このページでは無酸素運動、有酸素運動を行うときの心拍数や呼吸についての基礎知識を学習していきましょう♪

筋トレの基礎知識〜目的に合った筋トレ心拍数は運動強度の目安になる


運動を始めると心臓の鼓動は速くなりますよね。
この時に手首や首スジに手を当ててみると、ドキドキと脈を打っている心臓の拍動を感じることができるでしょう。

この心拍数を測ることによって、自分の体がどれくらいハードな運動をしているかをかなり正確に知ることが出来ます。

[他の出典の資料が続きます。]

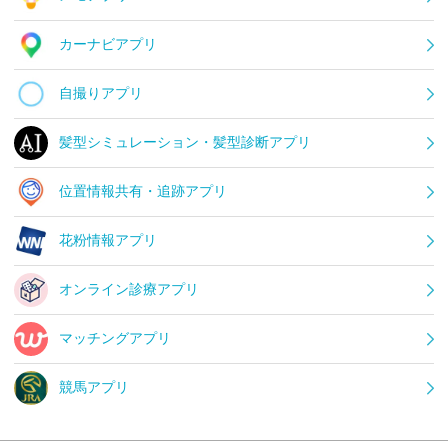
カーナビアプリ
自撮りアプリ
髪型シミュレーション・髪型診断アプリ
位置情報共有・追跡アプリ
花粉情報アプリ
オンライン診療アプリ
マッチングアプリ
競馬アプリ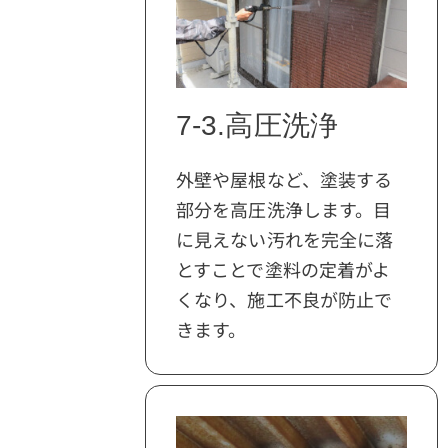
7-3.高圧洗浄
外壁や屋根など、塗装する
部分を高圧洗浄します。目
に見えない汚れを完全に落
とすことで塗料の定着がよ
くなり、施工不良が防止で
きます。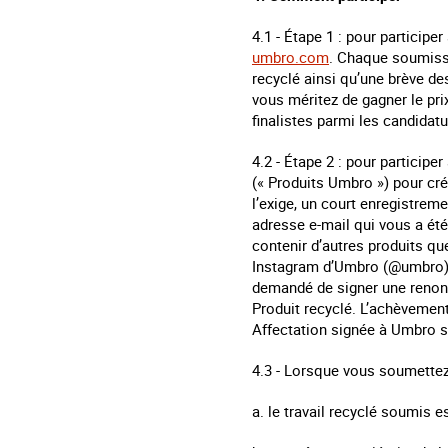
4.1 - Étape 1 : pour participer
umbro.com
. Chaque soumissi
recyclé ainsi qu’une brève de
vous méritez de gagner le pri
finalistes parmi les candidatu
4.2 - Étape 2 : pour participer
(« Produits Umbro ») pour cré
l’exige, un court enregistreme
adresse e-mail qui vous a été 
contenir d’autres produits qu
Instagram d’Umbro (@umbro) o
demandé de signer une renonci
Produit recyclé. L’achèvement 
Affectation signée à Umbro su
4.3 - Lorsque vous soumettez 
a. le travail recyclé soumis es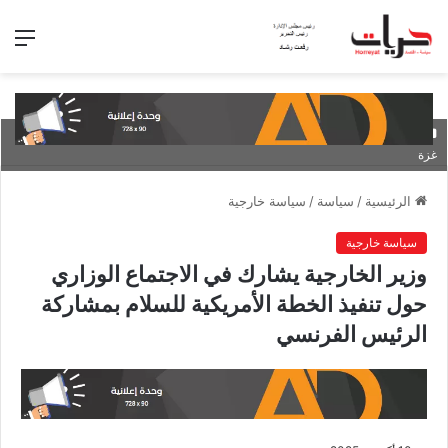
الق
. وزير الخارجية يشارك في الاجتماع الوزاري حول تنفيذ الخطة ا الأمريكية للسلم فى
غزة
الرئيسية
/
سياسة
/
سياسة خارجية
سياسة خارجية
وزير الخارجية يشارك في الاجتماع الوزاري
حول تنفيذ الخطة الأمريكية للسلام بمشاركة
الرئيس الفرنسي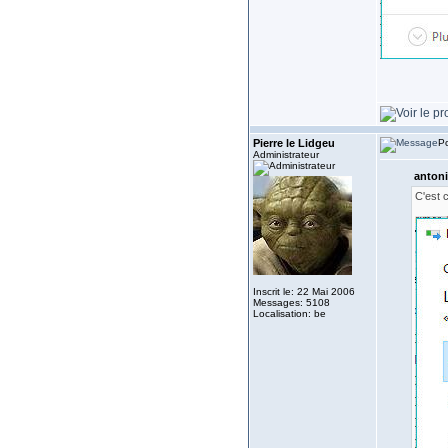
Pierre le Lidgeu
Po
Administrateur
antoni
C'est c
Inscrit le: 22 Mai 2006
Messages: 5108
Localisation: be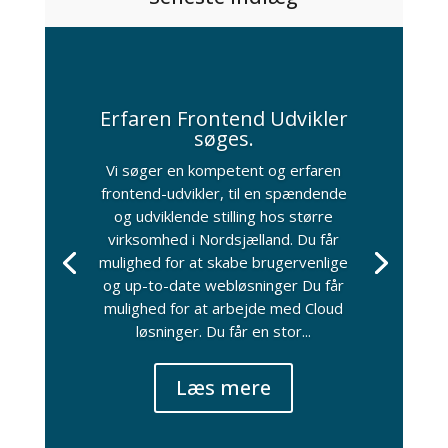
Erfaren Frontend Udvikler
søges.
Vi søger en kompetent og erfaren
frontend-udvikler, til en spændende
og udviklende stilling hos større
virksomhed i Nordsjælland. Du får
mulighed for at skabe brugervenlige
og up-to-date webløsninger Du får
mulighed for at arbejde med Cloud
løsninger. Du får en stor...
Læs mere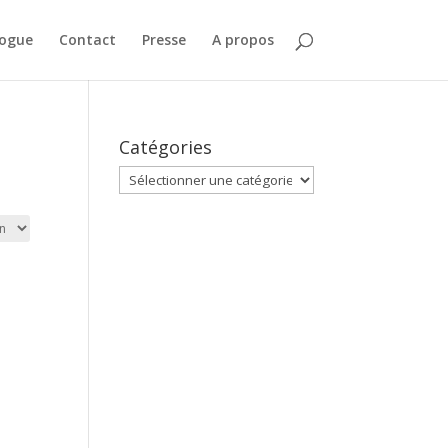
logue
Contact
Presse
A propos
Catégories
Catégories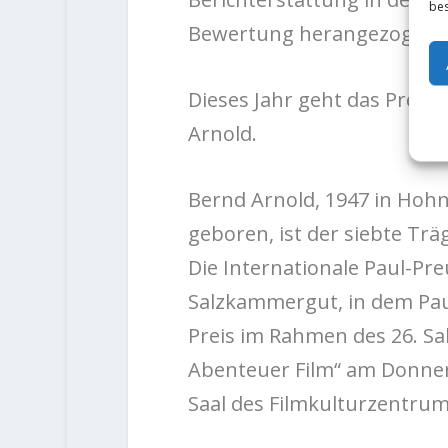
bes
Bewertung herangezogen.
Dieses Jahr geht das Preis 
Arnold.
Bernd Arnold, 1947 in Hoh
geboren, ist der siebte Tr
Die Internationale Paul-Pre
Salzkammergut, in dem Pau
Preis im Rahmen des 26. Sa
Abenteuer Film“ am Donner
Saal des Filmkulturzentrum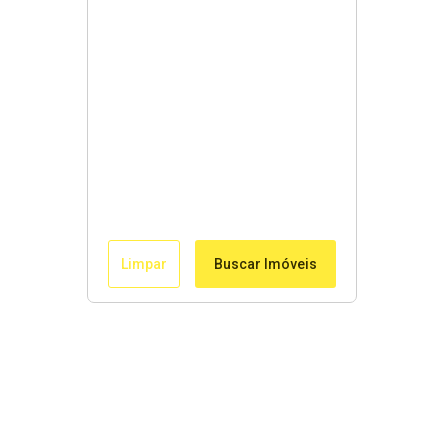
Limpar
Buscar Imóveis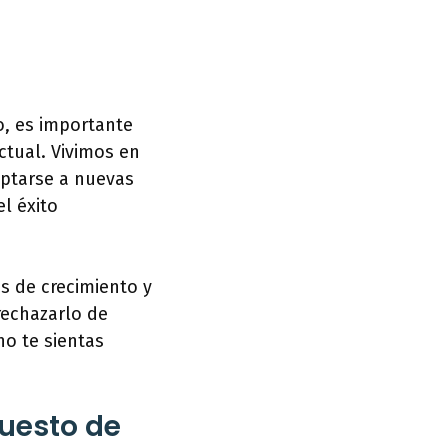
o, es importante
ctual. Vivimos en
ptarse a nuevas
el éxito
s de crecimiento y
rechazarlo de
no te sientas
puesto de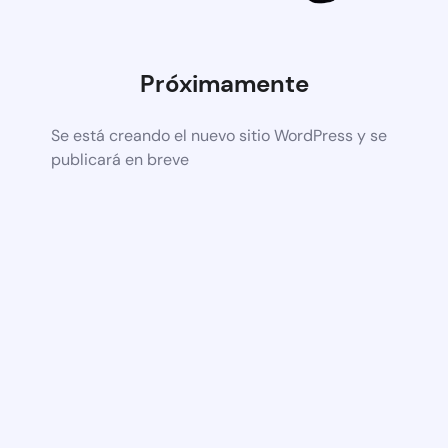
Próximamente
Se está creando el nuevo sitio WordPress y se
publicará en breve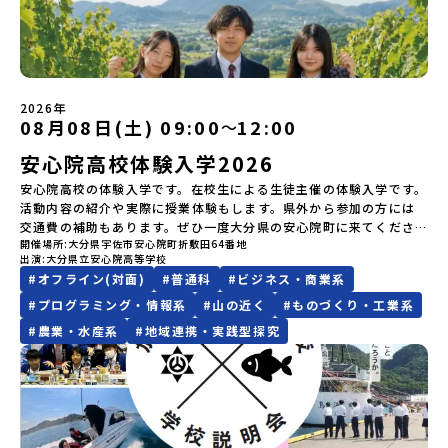
いただく予定です。・食事アレルギー対応について個別の詳細なア
てプログラムを変更する場合がございます。参加概要【開催場所】
場合は、当選を取り消しとさせていただきます。当選取り消しがあ
の営みの一部として共生してきた風土が存在します。標津高校で
レルギー対応希望にはお応えしかねる場合がございます。対応が必
岩手県八幡平市【実施日程】8月3日（月）〜8月5日（水）※参加が
った場合は、繰り上げ当選者へご連絡させていただきます。登録メ
は、地域と連携して「食」を考える「フードデザイン」の授業がお
要な場合は必ず事前にご相談ください。・参加取消や急遽参加でき
確定した方には7月9日(木) 18:30～20：00に 「参加者向け事前オ
ールアドレスの変更をご希望の場合は下記の地域みらい留学公式
すすめの一つです。生徒たちが地元の素材を活かしたメニュー開発
なくなった場合について参加決定後の参加お取り消しはご遠慮下さ
ンラインセッション」をご案内する予定です。【集合場所・時間】
LINEよりご連絡をお願いします。※受信制限設定をしていると、通
を行い、町内の学校給食に「標高給食DAY」としてオリジナル給食
い。やむを得ないお取り消しの場合はお早めに事務局までご連絡く
盛岡駅 8月3日(月)12:00 集合【解散場所・時間】盛岡駅 8月5日(水)
知メールをお受け取りいただけません。その場合は、
を提供しています。地域のイベントにも出展して広く地元の方へ届
ださい。・キャンセルポリシーやむを得ない参加お取り消しの場
14:30 解散【対象】中学2年生、中学3年生【宿泊先】ペンションき
2026年
「@miratabi.jp」からのメールを受信できるよう設定をお願いいた
ける活動を行っています。今回のプログラムでは、この取り組みを
合、以下のルールに沿って対応させていただきます。ご了承くださ
08月08日(土) 09:00
12:00
〜
らく※1室に複数(同性2～4名程度)で宿泊いただく予定です。【旅行
します。※結果に関する個別のお問合せにはお答えしておりません
行う高校生たちと一緒に夕食づくりを体験。地域の食文化と向き合
い。プログラム開催日の前日＜7月27日＞から、【キャンセルのご連
代金】無料※旅行代金に含まれる費用のうち、以下の内容が無料と
ので、ご了承ください。・お申し込みについてお申込はお一人様1回
っている先輩から直接話を聞くことができます🎵先輩たちとの交流
絡日：お支払いいただく旅行代金】・21日目にあたる日以前：無
安心院高校体験入学2026
なります：・宿泊費（2泊分）・プログラム内のアクティビティ・体
限りです。PC・スマートフォンからお申込ください。申込後の内容
は、きっと「未来へのヒント」が見つかるきっかけになります。そ
料・20日目-8日目：20％・7日目-2日目：30％・プログラム開始日
験費用・一部の食事代*以下の費用は参加者のご負担となります・集
変更はできません。お申込時は、メールアドレスの入力間違いにご
んな他にはないスペシャルな魅力がギュッと詰まった北海道標津町
安心院高校の体験入学です。在校生による生徒主催の体験入学です。
の前日：40％・プログラム開始日当日：50％・ご連絡無しでの不参
合場所までの往復交通費・お土産代や自由時間の個人飲食費などの
注意ください。・宿泊について１室に複数(同性2～4名程度)で宿泊
でアクティビティをしたり、五感で感じるフィールドワークをしな
活動内容の紹介や実際に授業体験もします。県外から参加の方には
加またはプログラム開始後の解除：100％・催行中止について天候な
個人的費用【募集人数】最大10名（お申し込み多数の場合は抽選の
いただく予定です。・食事アレルギー対応について個別の詳細なア
がら「雄大な自然と生き物」「伝統的な産業と人々の暮らし」の魅
交通費の補助もあります。ぜひ一度大分県の安心院町に来てくださ
どの状況等によって開催を見合わせる可能性があります。その場合
上決定）【参加者決定】お申し込み多数の場合は、締め切り後1週間
レルギー対応希望にはお応えしかねる場合がございます。対応が必
力に触れ一緒に探求しませんか？体験のおすすめポイント体験プロ
開催場所
大分県宇佐市安心院町折敷田64番地
い！！
は原則、開催日1週間前までにご連絡いたします。又、最少催行人数
を目途に当落結果をご連絡いたします。【申し込み締切】6月8日
出演
大分県立安心院高等学校
要な場合は必ず事前にご相談ください。・参加取消や急遽参加でき
グラム内容（予定）＜１日目＞（PM）「オリエンテーション・自己
に達しなかった場合は、開催日3週間前までに催行中止の旨をメール
(月)12：00 から 6月22日(月) 12：00まで疑問も不安もワクワクに
#
オフライン(対面)
#
普通科
#
ビジネス・商業系
なくなった場合について参加決定後の参加お取り消しはご遠慮下さ
紹介ワーク」「サーモン科学館見学」 -「鮭の聖地・しべつ」の歴
にてご連絡いたします。・よくあるご質問その他、よくあるご質問
変える！「おためし地域留学」ステップアップ説明会プログラムの
い。やむを得ないお取り消しの場合はお早めに事務局までご連絡く
史や成り立ちを知る「夕食」 -高校生も一緒にみんなで夕食「1日
についてはこちらをご確認ください。運営団体について＜プログラ
#
プログラミング・情報系
#
山の近く
#
ものづくり・工業系
内容を詳しく知りたい方や、お申し込みを迷われている方向けに
ださい。・キャンセルポリシーやむを得ない参加お取り消しの場
目の振り返り会」＜2日目＞（AM）「 ポー川史跡公園散策または渓
ム主催：一般財団法人地域・教育魅力化プラットフォーム＞「意志
#
農業・水産系
#
地域連携・実践型探究
Zoomでのオンライン配信を行います。知りたい情報のレベルに合
合、以下のルールに沿って対応させていただきます。ご了承くださ
流釣り体験」 -1万年前の縄文文化に触れる -渓流釣りで自然を満
ある若者にあふれる持続可能な地域・社会をつくる」というビジョ
わせて、以下の2つのステップをご活用ください。【STEP 1】全体
い。プログラム開催日の前日＜8月2日＞から、【キャンセルのご連
喫（PM）「地引網体験」 -地元の方との交流「自由時間：海の公
ンを掲げ、2017年3月に島根県に設立した教育事業団体です。日本
オンライン説明会（アーカイブ動画を公開中！）〜まずは「おため
絡日：お支払いいただく旅行代金】・21日目にあたる日以前：無
園で高校生とあそぶ！かたる！」 -高校生との交流「みんなで
全国約200の高校と連携しながら、中学卒業後に地域の枠を越えて生
し地域留学」を知りたい方へ〜日本全国20以上の地域から選んで参
料・20日目-8日目：20％・7日目-2日目：30％・プログラム開始日
BBQ・花火大会」 -さらにまちの人たちと交流＜3日目＞（AM）
徒一人ひとりの夢や価値観に合った地域・学校で1〜3年間過ごすこ
加できる「おためし地域留学」の全体像や魅力について、説明会を
の前日：40％・プログラム開始日当日：50％・ご連絡無しでの不参
「3日間の振り返りワーク」 -みんなで振り返り対話（PM） 13：
とができるシステム「地域みらい留学」をはじめとした、教育事業
開催しました。中学生一人での参加にあたり、保護者様が特に気に
加またはプログラム開始後の解除：100％・催行中止について天候な
00 解散 (中標津空港 13：30頃到着)※14：50 中標津空港発 (羽田
や地域活性モデルをつくり続けています。名 称：一般財団法人地
なる「安全面」や「事務局のサポート体制」についても詳しく解説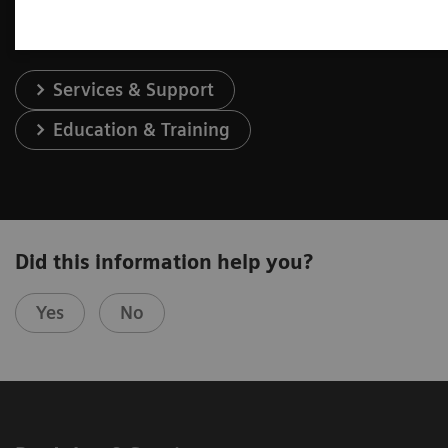
Services & Support
Education & Training
Did this information help you?
Yes
No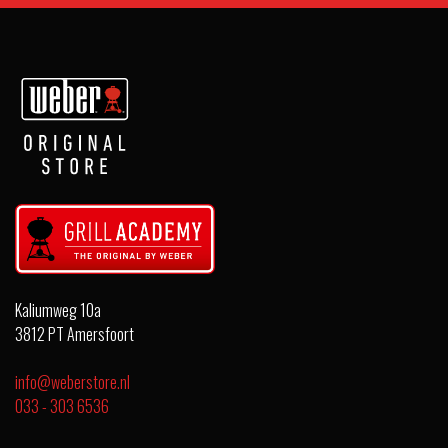
Kaliumweg 10a
3812 PT Amersfoort
info@weberstore.nl
033 - 303 6536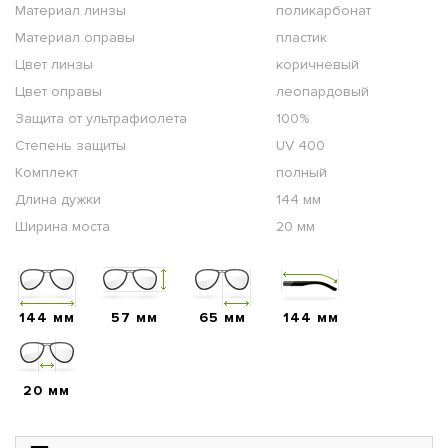
Материал линзы
поликарбонат
Материал оправы
пластик
Цвет линзы
коричневый
Цвет оправы
леопардовый
Защита от ультрафиолета
100%
Степень защиты
UV 400
Комплект
полный
Длина дужки
144 мм
Ширина моста
20 мм
144 мм
57 мм
65 мм
144 мм
20 мм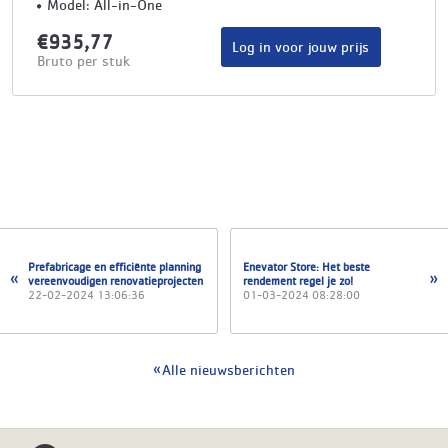
Model: All-in-One
€935,77
Log in voor jouw prijs
Bruto per stuk
Prefabricage en efficiënte planning
Enevator Store: Het beste
vereenvoudigen renovatieprojecten
rendement regel je zo!
22-02-2024 13:06:36
01-03-2024 08:28:00
Alle nieuwsberichten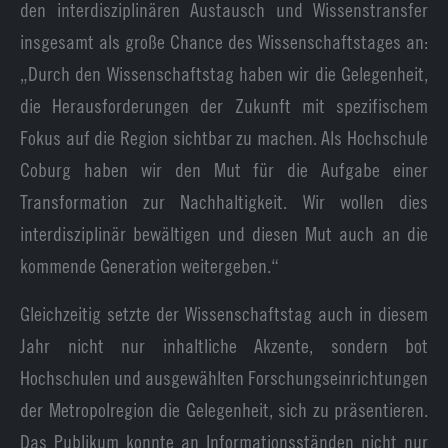
den interdisziplinären Austausch und Wissenstransfer
insgesamt als große Chance des Wissenschaftstages an:
„Durch den Wissenschaftstag haben wir die Gelegenheit,
die Herausforderungen der Zukunft mit spezifischem
Fokus auf die Region sichtbar zu machen. Als Hochschule
Coburg haben wir den Mut für die Aufgabe einer
Transformation zur Nachhaltigkeit. Wir wollen dies
interdisziplinär bewältigen und diesen Mut auch an die
kommende Generation weitergeben.“
Gleichzeitig setzte der Wissenschaftstag auch in diesem
Jahr nicht nur inhaltliche Akzente, sondern bot
Hochschulen und ausgewählten Forschungseinrichtungen
der Metropolregion die Gelegenheit, sich zu präsentieren.
Das Publikum konnte an Informationsständen nicht nur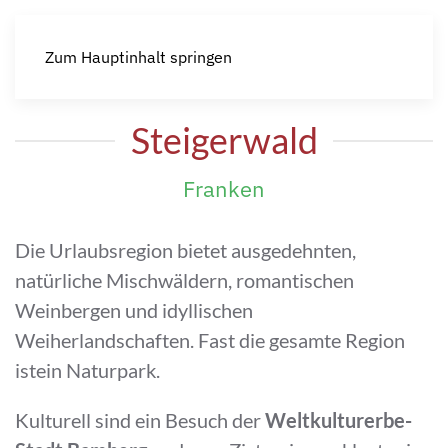
Zum Hauptinhalt springen
Steigerwald
Franken
Die Urlaubsregion bietet ausgedehnten,
natürliche Mischwäldern, romantischen
Weinbergen und idyllischen
Weiherlandschaften. Fast die gesamte Region
istein Naturpark.
Kulturell sind ein Besuch der
Weltkulturerbe-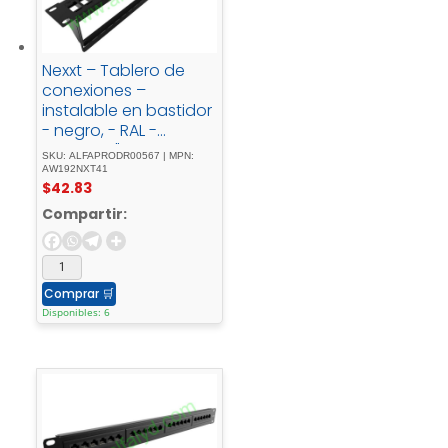
Nexxt – Tablero de
conexiones –
instalable en bastidor
- negro, - RAL -
90052U19"48 -
SKU: ALFAPRODR00567 | MPN:
puertos
AW192NXT41
$
42.83
Compartir:
Comprar
🛒
Disponibles: 6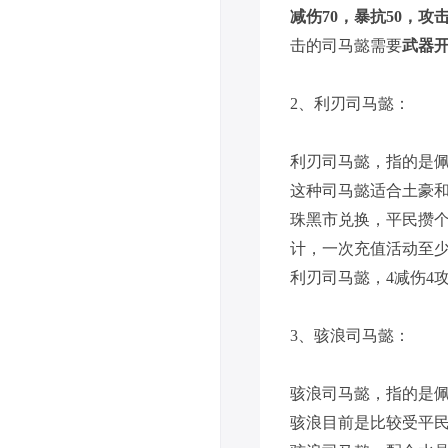
减伤70，暴抗50，攻击
击的司马懿需要
武器开
2、利刃司马懿：
利刃司马懿，指的是佩
这种司马懿适合土豪和
珠黑市兑换，平民攒
计，一次充值活动至
利刃司马懿，4减伤4
3、骇浪司马懿：
骇浪司马懿，指的是佩
骇浪目前是比较受平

「きつい」とか「ややきつい」という感覚だけでは自分の体にどれくらいの負担がかかっていてどんな効果が期待できるかが分かりづらいので、是非心拍数を確かめながら運動を行ってみて下さい。

■運動強度の計算

運動強度[% MHR]=心拍数÷最大心拍数×100
※最大心拍数=220-年齢

例)30才の場合
最大心拍数 = 220-30 = 180
(最大心拍数は、性差、年齢、トレーニング履歴などによって異なります)

■運動強度毎の効果
感覚 運動強度[% MHR] 効果
かるい♪ 50〜65 脂肪燃焼
ややきつい 66〜85 ・脂肪燃焼
・有酸素運動能力の向上
きつい 86〜 ・脂肪燃焼
・無酸素的運動能力の向上

筋トレの基礎知識〜目的に合った筋トレ心拍数の測り方♪

心拍数を測るには、主に2つの方法があります。

  1. 手首に指を当てて測定
  2. 心拍計を使用
どちらでも測定可能ですので、自分好みの方法で測定しましょう。

■手首に指を当てて測定

心拍計を使わずに心拍数を計るには、手首に指を当てて、1分間の脈拍を数えます。
必要とする精度に応じて、30秒間の脈拍を数えて2倍してもよいし、20秒間の脈拍を数えて3倍してもOKです!

メリット :費用がかからない!
デメリット:測定が手間。リアルタイムでの心拍数測定が困難。

■心拍計を使用

市販品の機器を装着するだけ。代表的な心拍計はハートレートモニターなどがあります。

メリット :リアルタイムでの測定が可能。